Allo stesso tempo, garantiamo un utilizzo responsabile dello spazio disponibile, preservando la qualità del territorio e l’identità dei centri abitati.
“Le nuove norme permettono la realizzazione di tali alloggi su tutti i lotti di terreno all’interno delle aree industriali, nel rispetto delle quote di servizi previste.
Tuttavia, sono state introdotte specifiche direttive per alcuni centri.

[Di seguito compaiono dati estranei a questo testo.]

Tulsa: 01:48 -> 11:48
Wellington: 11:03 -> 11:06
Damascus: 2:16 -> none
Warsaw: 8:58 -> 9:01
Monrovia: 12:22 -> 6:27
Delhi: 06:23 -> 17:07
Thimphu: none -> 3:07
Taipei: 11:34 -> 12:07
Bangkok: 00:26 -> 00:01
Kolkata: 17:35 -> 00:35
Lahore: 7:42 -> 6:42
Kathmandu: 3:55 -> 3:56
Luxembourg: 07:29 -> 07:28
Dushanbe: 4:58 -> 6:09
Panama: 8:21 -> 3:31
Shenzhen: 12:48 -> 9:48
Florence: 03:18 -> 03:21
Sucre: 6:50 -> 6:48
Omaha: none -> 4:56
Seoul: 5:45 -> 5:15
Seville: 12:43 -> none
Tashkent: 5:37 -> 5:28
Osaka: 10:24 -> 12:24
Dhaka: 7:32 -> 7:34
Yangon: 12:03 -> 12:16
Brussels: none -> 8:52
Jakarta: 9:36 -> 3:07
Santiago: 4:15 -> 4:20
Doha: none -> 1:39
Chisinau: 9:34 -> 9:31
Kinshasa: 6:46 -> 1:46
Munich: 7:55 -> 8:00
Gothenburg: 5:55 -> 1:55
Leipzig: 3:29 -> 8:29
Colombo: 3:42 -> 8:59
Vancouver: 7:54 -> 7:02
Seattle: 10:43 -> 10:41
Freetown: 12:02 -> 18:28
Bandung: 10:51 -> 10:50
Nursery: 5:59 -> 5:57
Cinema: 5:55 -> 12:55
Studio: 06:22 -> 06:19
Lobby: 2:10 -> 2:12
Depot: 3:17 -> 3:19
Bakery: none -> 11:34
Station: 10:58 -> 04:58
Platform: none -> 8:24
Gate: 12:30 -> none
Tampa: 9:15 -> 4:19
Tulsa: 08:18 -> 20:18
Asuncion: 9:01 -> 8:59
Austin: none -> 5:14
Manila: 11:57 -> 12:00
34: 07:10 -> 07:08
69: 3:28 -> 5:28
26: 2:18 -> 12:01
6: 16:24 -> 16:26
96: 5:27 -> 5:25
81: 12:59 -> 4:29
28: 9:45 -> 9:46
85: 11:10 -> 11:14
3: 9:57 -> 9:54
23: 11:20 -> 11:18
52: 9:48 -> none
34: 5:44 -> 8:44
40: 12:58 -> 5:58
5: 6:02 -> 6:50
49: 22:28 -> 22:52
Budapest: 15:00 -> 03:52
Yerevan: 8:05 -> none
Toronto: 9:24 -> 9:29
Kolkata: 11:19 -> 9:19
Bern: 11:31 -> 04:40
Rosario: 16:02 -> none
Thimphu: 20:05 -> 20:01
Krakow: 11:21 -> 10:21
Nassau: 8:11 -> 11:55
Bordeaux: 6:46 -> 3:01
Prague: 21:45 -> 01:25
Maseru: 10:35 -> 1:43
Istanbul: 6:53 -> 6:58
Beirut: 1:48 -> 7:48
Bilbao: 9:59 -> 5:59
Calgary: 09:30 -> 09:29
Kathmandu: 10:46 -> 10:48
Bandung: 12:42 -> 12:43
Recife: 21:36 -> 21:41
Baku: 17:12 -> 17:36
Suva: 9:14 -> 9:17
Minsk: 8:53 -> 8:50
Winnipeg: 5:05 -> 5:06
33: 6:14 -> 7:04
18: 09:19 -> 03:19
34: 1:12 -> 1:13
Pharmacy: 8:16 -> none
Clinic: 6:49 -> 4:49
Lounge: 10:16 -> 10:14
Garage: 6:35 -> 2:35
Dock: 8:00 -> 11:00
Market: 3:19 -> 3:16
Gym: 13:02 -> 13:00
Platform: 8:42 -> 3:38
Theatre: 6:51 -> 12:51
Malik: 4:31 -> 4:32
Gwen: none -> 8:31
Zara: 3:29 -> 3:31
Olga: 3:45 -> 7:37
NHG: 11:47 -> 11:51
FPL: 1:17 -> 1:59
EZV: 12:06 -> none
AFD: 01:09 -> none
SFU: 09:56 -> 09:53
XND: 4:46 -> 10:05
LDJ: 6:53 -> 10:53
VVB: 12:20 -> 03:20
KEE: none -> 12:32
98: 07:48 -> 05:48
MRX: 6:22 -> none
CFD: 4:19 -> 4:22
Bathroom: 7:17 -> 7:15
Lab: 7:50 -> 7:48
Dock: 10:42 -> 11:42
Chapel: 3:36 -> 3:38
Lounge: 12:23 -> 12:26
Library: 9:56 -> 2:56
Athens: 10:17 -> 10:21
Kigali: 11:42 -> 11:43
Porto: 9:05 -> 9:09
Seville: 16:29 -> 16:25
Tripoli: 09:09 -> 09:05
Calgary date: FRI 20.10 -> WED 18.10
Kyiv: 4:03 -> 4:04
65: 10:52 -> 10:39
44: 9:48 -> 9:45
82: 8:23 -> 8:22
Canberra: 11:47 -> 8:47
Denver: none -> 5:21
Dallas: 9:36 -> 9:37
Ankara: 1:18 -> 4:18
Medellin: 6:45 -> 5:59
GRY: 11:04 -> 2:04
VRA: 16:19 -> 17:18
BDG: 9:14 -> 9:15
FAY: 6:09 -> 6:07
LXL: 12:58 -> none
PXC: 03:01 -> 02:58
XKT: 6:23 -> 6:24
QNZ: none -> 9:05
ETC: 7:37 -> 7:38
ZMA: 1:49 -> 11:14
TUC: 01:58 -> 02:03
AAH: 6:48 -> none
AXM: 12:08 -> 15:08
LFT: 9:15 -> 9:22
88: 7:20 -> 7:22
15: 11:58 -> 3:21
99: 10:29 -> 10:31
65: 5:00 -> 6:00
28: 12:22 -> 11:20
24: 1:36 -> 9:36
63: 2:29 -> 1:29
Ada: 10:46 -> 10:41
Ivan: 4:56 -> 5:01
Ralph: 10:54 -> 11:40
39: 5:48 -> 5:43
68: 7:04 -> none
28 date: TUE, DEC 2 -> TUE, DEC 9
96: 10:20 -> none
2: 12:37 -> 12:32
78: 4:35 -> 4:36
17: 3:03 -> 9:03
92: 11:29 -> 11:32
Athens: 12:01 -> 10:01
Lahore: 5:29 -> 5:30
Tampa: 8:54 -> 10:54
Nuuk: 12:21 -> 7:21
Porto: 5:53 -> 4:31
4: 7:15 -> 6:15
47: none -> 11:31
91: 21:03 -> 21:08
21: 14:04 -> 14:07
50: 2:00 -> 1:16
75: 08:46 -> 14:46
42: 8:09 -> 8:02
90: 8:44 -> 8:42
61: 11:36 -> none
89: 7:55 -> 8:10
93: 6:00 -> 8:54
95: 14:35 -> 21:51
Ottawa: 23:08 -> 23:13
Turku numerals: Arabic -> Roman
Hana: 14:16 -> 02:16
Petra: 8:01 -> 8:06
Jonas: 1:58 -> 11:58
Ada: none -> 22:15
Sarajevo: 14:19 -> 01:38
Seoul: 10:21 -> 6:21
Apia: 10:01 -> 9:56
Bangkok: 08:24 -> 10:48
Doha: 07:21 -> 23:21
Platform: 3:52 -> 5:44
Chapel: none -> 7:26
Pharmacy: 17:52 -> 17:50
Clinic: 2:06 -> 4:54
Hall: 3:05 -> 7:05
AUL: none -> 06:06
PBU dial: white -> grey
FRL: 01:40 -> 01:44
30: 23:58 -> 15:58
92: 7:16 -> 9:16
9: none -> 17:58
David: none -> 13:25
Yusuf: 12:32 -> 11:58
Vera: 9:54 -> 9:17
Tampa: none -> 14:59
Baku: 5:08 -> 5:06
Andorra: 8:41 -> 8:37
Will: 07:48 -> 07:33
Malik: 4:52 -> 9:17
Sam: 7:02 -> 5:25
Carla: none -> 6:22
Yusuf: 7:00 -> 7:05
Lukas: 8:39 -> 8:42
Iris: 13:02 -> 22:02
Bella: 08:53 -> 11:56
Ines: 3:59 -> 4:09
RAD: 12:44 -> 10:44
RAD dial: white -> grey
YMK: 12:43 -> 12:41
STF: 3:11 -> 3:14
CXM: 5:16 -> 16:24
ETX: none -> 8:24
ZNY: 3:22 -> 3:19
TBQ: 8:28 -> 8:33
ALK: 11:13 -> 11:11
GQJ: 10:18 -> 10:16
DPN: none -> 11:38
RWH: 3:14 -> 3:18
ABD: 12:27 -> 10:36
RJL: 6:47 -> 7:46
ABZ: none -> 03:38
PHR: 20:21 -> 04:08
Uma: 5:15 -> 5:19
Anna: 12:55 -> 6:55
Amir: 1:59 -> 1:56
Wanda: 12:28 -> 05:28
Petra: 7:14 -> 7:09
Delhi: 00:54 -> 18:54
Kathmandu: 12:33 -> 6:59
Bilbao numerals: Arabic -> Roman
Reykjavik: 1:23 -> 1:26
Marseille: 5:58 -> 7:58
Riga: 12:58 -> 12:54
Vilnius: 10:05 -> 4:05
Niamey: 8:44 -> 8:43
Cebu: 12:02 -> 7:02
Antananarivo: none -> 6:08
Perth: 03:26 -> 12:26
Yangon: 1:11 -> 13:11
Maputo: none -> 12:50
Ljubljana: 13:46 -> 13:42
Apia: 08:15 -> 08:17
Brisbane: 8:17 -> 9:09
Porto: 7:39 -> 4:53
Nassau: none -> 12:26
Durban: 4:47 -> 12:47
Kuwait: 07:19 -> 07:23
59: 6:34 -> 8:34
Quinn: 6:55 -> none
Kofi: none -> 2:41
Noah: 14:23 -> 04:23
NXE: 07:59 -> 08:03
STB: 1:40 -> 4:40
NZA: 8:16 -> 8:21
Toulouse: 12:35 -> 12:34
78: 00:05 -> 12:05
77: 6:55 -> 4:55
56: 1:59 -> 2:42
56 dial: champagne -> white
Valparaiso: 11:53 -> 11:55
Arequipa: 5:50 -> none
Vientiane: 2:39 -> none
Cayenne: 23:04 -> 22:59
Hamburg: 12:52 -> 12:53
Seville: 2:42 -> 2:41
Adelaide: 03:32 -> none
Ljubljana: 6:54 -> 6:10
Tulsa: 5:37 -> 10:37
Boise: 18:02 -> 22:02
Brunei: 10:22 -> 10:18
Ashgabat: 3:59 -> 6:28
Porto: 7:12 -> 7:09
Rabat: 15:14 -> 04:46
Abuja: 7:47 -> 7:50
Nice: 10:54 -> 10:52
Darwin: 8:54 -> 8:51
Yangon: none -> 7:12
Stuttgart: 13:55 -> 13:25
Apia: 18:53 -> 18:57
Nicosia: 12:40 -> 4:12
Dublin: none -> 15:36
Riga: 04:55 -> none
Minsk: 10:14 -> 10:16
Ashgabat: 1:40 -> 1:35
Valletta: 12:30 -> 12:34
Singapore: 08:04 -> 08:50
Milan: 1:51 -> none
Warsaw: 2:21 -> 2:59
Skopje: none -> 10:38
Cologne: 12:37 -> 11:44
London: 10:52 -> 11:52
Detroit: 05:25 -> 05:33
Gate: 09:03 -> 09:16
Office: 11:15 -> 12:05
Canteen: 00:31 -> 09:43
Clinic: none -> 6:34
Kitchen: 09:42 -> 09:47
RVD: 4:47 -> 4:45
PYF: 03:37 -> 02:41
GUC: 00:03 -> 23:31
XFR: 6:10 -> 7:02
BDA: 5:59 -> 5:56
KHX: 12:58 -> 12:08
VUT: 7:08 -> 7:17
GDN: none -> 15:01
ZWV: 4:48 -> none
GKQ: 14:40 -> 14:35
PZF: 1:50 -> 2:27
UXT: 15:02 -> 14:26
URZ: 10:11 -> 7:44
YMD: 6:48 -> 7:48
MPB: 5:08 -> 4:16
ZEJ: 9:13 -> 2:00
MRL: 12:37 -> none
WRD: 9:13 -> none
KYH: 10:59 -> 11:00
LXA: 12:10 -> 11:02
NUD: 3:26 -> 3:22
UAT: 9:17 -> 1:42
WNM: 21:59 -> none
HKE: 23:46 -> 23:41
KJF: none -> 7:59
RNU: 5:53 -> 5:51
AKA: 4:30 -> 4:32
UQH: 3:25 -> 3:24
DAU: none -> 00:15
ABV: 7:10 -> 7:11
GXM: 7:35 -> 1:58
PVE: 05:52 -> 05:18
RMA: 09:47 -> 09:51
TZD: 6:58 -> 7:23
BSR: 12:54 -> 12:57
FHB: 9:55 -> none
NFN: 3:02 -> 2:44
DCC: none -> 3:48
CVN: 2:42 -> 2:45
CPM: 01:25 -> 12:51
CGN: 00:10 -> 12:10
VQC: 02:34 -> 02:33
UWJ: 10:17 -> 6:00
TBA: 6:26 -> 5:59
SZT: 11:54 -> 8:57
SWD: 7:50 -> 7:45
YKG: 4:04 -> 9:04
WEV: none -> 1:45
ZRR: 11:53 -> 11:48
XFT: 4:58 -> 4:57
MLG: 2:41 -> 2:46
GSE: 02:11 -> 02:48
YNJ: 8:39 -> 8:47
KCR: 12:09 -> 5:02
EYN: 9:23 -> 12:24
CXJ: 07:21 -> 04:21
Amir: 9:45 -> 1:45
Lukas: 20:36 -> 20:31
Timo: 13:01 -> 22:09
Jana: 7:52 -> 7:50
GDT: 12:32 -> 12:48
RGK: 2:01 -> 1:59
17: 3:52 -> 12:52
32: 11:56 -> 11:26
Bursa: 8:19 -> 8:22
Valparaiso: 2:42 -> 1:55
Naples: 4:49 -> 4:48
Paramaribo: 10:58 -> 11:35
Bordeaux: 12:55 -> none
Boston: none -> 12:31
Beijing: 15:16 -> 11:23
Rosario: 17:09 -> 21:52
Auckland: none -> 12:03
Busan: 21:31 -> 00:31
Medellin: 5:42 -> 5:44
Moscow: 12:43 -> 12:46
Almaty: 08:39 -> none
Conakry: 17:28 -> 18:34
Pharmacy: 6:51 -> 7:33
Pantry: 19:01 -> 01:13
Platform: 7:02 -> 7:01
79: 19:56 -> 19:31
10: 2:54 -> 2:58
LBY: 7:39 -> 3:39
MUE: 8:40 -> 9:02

Ad esempio, a Merano, l’ubicazione degli alloggi temporanei sarà subordinata a criteri di integrazione architettonica e di sicurezza, privilegiando posizioni elevate o centrali all’interno degli edifici.
In aree come il Trudner Bach, dove attualmente non sono previste quote di servizi, è stata introdotta una deroga che ne consente la realizzazione per un volume massimo di 200 metri cubi per ogni lotto.
Questo approccio mira a incentivare lo sviluppo di servizi essenziali all’interno delle aree industriali, a beneficio sia delle imprese che dei residenti.
L’entrata in vigore delle nuove disposizioni è subordinata alla pubblicazione ufficiale nell’albo pretorio.
I comuni interessati avranno la responsabilità di assegnare gli alloggi e di monitorare il rispetto dei criteri stabiliti, assicurando un’implementazione equa e trasparente.
L’iniziativa sottolinea l’impegno della Provincia a supportare lo sviluppo economico sostenibile e a trovare soluzioni innovative per le sfide del mercato del lavoro e del territorio.